The Evolution of Cookware
It has been discovered that the earliest pottery was used in China, back in the days of the hunters and gatherers, and basic roasting was used in the Stone Age. Over time, Asia used bamboo tubes sealed at the end with clay for cooking; Mexicans began carving large stone bowls as early as 7000 BC; and Native Americans used cooking baskets made of woven mesh casings. Roasting baskets, covered with clay and filled with wood coals became early roasting pans.

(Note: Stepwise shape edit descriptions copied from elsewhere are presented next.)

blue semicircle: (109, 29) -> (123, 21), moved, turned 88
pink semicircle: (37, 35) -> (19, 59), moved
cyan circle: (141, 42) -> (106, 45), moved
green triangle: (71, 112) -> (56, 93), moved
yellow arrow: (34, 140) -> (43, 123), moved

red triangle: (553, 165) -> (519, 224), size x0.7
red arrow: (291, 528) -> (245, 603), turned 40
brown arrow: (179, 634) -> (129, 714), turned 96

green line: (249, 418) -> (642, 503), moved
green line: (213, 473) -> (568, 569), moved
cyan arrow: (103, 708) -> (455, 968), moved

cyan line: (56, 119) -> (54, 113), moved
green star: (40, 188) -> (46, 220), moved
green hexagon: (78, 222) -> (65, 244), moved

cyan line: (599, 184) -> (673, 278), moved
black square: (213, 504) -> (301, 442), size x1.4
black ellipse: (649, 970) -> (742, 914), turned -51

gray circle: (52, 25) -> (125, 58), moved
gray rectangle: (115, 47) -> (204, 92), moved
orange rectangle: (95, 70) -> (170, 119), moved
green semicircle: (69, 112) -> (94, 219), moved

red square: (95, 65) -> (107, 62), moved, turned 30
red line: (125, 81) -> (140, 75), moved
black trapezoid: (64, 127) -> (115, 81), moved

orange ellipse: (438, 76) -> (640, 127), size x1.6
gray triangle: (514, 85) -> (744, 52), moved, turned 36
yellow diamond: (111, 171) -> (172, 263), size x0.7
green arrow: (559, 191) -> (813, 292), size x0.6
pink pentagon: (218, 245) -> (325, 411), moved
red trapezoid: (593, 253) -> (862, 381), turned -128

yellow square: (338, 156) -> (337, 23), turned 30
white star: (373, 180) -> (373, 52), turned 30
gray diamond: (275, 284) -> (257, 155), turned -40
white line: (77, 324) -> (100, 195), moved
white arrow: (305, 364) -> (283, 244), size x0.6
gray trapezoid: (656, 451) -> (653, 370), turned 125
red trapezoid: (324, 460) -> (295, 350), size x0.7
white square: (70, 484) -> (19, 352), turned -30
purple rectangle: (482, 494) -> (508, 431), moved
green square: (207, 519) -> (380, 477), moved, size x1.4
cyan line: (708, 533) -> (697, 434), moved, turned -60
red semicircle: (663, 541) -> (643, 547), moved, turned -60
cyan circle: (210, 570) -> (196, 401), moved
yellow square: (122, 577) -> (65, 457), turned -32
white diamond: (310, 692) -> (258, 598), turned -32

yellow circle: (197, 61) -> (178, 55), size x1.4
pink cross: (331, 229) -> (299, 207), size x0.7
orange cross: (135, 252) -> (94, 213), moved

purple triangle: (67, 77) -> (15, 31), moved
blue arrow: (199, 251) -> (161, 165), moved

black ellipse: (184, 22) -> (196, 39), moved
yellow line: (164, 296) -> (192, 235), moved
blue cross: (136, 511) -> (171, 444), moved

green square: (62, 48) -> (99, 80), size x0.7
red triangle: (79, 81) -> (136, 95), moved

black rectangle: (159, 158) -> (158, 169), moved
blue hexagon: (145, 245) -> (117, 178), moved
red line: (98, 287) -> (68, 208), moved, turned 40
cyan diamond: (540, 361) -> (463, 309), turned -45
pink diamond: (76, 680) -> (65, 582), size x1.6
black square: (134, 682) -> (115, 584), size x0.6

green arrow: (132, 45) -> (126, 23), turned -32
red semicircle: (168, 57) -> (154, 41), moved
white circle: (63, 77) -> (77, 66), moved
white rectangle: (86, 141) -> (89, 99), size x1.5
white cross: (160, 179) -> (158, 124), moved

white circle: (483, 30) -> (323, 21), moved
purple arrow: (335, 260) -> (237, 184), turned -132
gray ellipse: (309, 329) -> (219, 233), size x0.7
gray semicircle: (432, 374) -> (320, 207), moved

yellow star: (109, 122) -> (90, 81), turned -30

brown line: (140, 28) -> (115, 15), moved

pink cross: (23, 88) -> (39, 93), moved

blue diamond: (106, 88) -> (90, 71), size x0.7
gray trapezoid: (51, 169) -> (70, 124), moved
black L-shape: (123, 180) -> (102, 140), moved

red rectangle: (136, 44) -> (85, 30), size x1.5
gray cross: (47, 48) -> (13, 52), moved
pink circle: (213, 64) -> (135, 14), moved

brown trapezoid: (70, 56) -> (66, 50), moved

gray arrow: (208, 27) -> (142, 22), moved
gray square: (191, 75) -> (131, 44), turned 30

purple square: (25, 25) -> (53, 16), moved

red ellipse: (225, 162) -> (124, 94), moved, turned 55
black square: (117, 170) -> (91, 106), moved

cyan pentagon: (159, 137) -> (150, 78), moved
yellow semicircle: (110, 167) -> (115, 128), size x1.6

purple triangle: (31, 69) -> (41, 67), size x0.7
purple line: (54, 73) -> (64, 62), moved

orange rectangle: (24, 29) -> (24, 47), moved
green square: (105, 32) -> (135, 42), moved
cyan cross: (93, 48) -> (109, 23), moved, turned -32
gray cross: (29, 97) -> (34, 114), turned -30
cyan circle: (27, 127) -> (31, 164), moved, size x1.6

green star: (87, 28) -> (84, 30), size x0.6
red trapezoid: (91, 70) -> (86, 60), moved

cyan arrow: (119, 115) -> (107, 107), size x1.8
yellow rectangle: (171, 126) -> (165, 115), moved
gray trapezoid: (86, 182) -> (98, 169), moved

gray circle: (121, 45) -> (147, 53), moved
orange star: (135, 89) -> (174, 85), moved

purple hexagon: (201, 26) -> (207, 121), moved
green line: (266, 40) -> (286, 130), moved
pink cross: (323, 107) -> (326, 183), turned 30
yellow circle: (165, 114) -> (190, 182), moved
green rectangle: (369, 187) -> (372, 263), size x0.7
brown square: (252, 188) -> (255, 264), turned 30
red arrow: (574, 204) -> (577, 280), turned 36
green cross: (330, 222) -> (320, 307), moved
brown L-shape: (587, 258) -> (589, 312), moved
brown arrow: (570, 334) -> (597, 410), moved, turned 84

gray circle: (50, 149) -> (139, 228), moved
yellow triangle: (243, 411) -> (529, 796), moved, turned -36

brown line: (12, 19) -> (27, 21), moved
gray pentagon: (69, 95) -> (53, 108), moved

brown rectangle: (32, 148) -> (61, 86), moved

The steady progression of cookware led to fireproof cookware of all types. Cookware was coated with plant gum and later with glazes to waterproof. Ceramic pots were used in ovens, but bronze and iron were slow to develop due to cost. After the development of metal cookware, cauldrons became popular in Medieval times, where shallow pans were also used and spits were for roasting. By the 17th Century, Western kitchens contained skillets, baking pans, kettles, pots and trivets. Brass and copper were common in Asia and Europe, while the use of cast iron cookware was more popular in the American Colonies. During the 19th and 20th centuries, metallurgy improved, resulting in cost effective pots and pans made from steel and aluminum.
Today, thankfully, our kitchens are stocked with cookware in all styles, shapes and colors. Aluminum cookware is lightweight and good for thermal conductivity. Copper is a great material for even heating. Cast iron maintains slow even heat and withstands high temperatures, which is excellent for searing. Stainless is preferred for resistance to corrosion, scratching and denting. Non-stick cookware, first developed in 1893, prevents sticking and is easier to clean. Non-metallic materials, such as glass or ceramics have been perfected for oven cooking.